The output must reproduce each line of the data word for word.
——————
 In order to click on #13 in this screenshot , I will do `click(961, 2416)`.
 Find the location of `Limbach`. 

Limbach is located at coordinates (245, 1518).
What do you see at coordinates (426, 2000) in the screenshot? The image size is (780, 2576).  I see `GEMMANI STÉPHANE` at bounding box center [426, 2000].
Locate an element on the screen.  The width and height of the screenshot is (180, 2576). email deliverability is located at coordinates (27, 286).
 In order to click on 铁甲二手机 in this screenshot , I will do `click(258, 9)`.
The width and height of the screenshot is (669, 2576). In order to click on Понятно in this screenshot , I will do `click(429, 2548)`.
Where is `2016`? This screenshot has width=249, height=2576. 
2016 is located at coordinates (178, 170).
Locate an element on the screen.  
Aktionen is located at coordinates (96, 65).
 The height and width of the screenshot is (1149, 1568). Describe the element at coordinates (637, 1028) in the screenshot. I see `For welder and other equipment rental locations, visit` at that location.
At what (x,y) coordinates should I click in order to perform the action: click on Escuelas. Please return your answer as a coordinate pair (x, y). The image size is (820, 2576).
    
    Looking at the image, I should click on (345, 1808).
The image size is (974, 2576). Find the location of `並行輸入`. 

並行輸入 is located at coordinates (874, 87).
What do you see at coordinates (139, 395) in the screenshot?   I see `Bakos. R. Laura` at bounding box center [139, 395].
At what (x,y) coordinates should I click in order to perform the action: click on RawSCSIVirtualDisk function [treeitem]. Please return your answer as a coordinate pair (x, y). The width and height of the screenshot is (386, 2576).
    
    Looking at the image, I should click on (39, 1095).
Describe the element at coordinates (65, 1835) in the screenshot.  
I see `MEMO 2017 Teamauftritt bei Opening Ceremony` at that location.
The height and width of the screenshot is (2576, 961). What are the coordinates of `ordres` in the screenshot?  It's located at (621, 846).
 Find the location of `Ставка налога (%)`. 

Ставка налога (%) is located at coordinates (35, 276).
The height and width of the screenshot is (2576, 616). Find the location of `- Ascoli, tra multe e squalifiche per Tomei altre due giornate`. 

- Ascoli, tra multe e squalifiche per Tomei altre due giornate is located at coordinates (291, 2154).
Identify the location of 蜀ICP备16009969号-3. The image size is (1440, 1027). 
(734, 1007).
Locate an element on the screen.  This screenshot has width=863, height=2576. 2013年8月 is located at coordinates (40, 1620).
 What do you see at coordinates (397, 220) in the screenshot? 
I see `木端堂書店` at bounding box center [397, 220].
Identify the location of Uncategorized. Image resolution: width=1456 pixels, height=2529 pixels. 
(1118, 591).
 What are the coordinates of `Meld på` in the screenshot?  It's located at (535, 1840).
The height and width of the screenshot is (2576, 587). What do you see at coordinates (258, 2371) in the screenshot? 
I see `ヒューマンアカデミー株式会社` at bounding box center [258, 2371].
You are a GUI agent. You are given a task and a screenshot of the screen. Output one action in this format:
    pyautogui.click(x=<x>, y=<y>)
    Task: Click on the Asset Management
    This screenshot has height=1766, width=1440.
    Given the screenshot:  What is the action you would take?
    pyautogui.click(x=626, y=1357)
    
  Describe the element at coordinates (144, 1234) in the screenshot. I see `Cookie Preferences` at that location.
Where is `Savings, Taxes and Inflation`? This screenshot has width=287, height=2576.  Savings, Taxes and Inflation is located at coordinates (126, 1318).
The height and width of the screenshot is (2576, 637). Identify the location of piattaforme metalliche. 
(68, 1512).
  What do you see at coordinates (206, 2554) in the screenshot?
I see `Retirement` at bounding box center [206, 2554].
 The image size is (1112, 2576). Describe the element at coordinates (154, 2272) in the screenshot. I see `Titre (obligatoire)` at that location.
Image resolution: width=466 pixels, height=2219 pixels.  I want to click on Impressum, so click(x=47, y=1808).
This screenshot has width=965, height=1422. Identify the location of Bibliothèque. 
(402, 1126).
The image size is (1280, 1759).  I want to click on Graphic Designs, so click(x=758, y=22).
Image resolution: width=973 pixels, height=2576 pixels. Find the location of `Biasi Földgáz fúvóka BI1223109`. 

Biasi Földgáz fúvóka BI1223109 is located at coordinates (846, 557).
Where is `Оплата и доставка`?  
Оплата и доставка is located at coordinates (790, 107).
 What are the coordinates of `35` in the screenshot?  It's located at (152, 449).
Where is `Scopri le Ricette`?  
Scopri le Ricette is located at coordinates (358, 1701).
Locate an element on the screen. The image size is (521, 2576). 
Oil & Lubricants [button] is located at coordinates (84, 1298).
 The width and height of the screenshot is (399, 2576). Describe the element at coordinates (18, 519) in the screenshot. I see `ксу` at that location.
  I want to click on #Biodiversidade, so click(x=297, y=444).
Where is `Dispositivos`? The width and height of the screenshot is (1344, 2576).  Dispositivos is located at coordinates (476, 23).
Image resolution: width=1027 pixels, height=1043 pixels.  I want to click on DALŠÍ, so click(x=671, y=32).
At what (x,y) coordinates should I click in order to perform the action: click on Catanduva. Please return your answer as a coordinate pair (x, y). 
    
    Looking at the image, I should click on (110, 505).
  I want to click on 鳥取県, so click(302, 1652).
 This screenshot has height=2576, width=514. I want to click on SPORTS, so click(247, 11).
——————
### WRITTEN ANSWER
 In order to click on #13 in this screenshot , I will do `click(961, 2416)`.
 Find the location of `Limbach`. 

Limbach is located at coordinates (245, 1518).
What do you see at coordinates (426, 2000) in the screenshot? The image size is (780, 2576).  I see `GEMMANI STÉPHANE` at bounding box center [426, 2000].
Locate an element on the screen.  The width and height of the screenshot is (180, 2576). email deliverability is located at coordinates (27, 286).
 In order to click on 铁甲二手机 in this screenshot , I will do `click(258, 9)`.
The width and height of the screenshot is (669, 2576). In order to click on Понятно in this screenshot , I will do `click(429, 2548)`.
Where is `2016`? This screenshot has width=249, height=2576. 
2016 is located at coordinates (178, 170).
Locate an element on the screen.  
Aktionen is located at coordinates (96, 65).
 The height and width of the screenshot is (1149, 1568). Describe the element at coordinates (637, 1028) in the screenshot. I see `For welder and other equipment rental locations, visit` at that location.
At what (x,y) coordinates should I click in order to perform the action: click on Escuelas. Please return your answer as a coordinate pair (x, y). The image size is (820, 2576).
    
    Looking at the image, I should click on (345, 1808).
The image size is (974, 2576). Find the location of `並行輸入`. 

並行輸入 is located at coordinates (874, 87).
What do you see at coordinates (139, 395) in the screenshot?   I see `Bakos. R. Laura` at bounding box center [139, 395].
At what (x,y) coordinates should I click in order to perform the action: click on RawSCSIVirtualDisk function [treeitem]. Please return your answer as a coordinate pair (x, y). The width and height of the screenshot is (386, 2576).
    
    Looking at the image, I should click on (39, 1095).
Describe the element at coordinates (65, 1835) in the screenshot.  
I see `MEMO 2017 Teamauftritt bei Opening Ceremony` at that location.
The height and width of the screenshot is (2576, 961). What are the coordinates of `ordres` in the screenshot?  It's located at (621, 846).
 Find the location of `Ставка налога (%)`. 

Ставка налога (%) is located at coordinates (35, 276).
The height and width of the screenshot is (2576, 616). Find the location of `- Ascoli, tra multe e squalifiche per Tomei altre due giornate`. 

- Ascoli, tra multe e squalifiche per Tomei altre due giornate is located at coordinates (291, 2154).
Identify the location of 蜀ICP备16009969号-3. The image size is (1440, 1027). 
(734, 1007).
Locate an element on the screen.  This screenshot has width=863, height=2576. 2013年8月 is located at coordinates (40, 1620).
 What do you see at coordinates (397, 220) in the screenshot? 
I see `木端堂書店` at bounding box center [397, 220].
Identify the location of Uncategorized. Image resolution: width=1456 pixels, height=2529 pixels. 
(1118, 591).
 What are the coordinates of `Meld på` in the screenshot?  It's located at (535, 1840).
The height and width of the screenshot is (2576, 587). What do you see at coordinates (258, 2371) in the screenshot? 
I see `ヒューマンアカデミー株式会社` at bounding box center [258, 2371].
You are a GUI agent. You are given a task and a screenshot of the screen. Output one action in this format:
    pyautogui.click(x=<x>, y=<y>)
    Task: Click on the Asset Management
    This screenshot has height=1766, width=1440.
    Given the screenshot:  What is the action you would take?
    pyautogui.click(x=626, y=1357)
    
  Describe the element at coordinates (144, 1234) in the screenshot. I see `Cookie Preferences` at that location.
Where is `Savings, Taxes and Inflation`? This screenshot has width=287, height=2576.  Savings, Taxes and Inflation is located at coordinates (126, 1318).
The height and width of the screenshot is (2576, 637). Identify the location of piattaforme metalliche. 
(68, 1512).
  What do you see at coordinates (206, 2554) in the screenshot?
I see `Retirement` at bounding box center [206, 2554].
 The image size is (1112, 2576). Describe the element at coordinates (154, 2272) in the screenshot. I see `Titre (obligatoire)` at that location.
Image resolution: width=466 pixels, height=2219 pixels.  I want to click on Impressum, so click(x=47, y=1808).
This screenshot has width=965, height=1422. Identify the location of Bibliothèque. 
(402, 1126).
The image size is (1280, 1759).  I want to click on Graphic Designs, so click(x=758, y=22).
Image resolution: width=973 pixels, height=2576 pixels. Find the location of `Biasi Földgáz fúvóka BI1223109`. 

Biasi Földgáz fúvóka BI1223109 is located at coordinates (846, 557).
Where is `Оплата и доставка`?  
Оплата и доставка is located at coordinates (790, 107).
 What are the coordinates of `35` in the screenshot?  It's located at (152, 449).
Where is `Scopri le Ricette`?  
Scopri le Ricette is located at coordinates (358, 1701).
Locate an element on the screen. The image size is (521, 2576). 
Oil & Lubricants [button] is located at coordinates (84, 1298).
 The width and height of the screenshot is (399, 2576). Describe the element at coordinates (18, 519) in the screenshot. I see `ксу` at that location.
  I want to click on #Biodiversidade, so click(x=297, y=444).
Where is `Dispositivos`? The width and height of the screenshot is (1344, 2576).  Dispositivos is located at coordinates (476, 23).
Image resolution: width=1027 pixels, height=1043 pixels.  I want to click on DALŠÍ, so click(x=671, y=32).
At what (x,y) coordinates should I click in order to perform the action: click on Catanduva. Please return your answer as a coordinate pair (x, y). 
    
    Looking at the image, I should click on (110, 505).
  I want to click on 鳥取県, so click(302, 1652).
 This screenshot has height=2576, width=514. I want to click on SPORTS, so click(247, 11).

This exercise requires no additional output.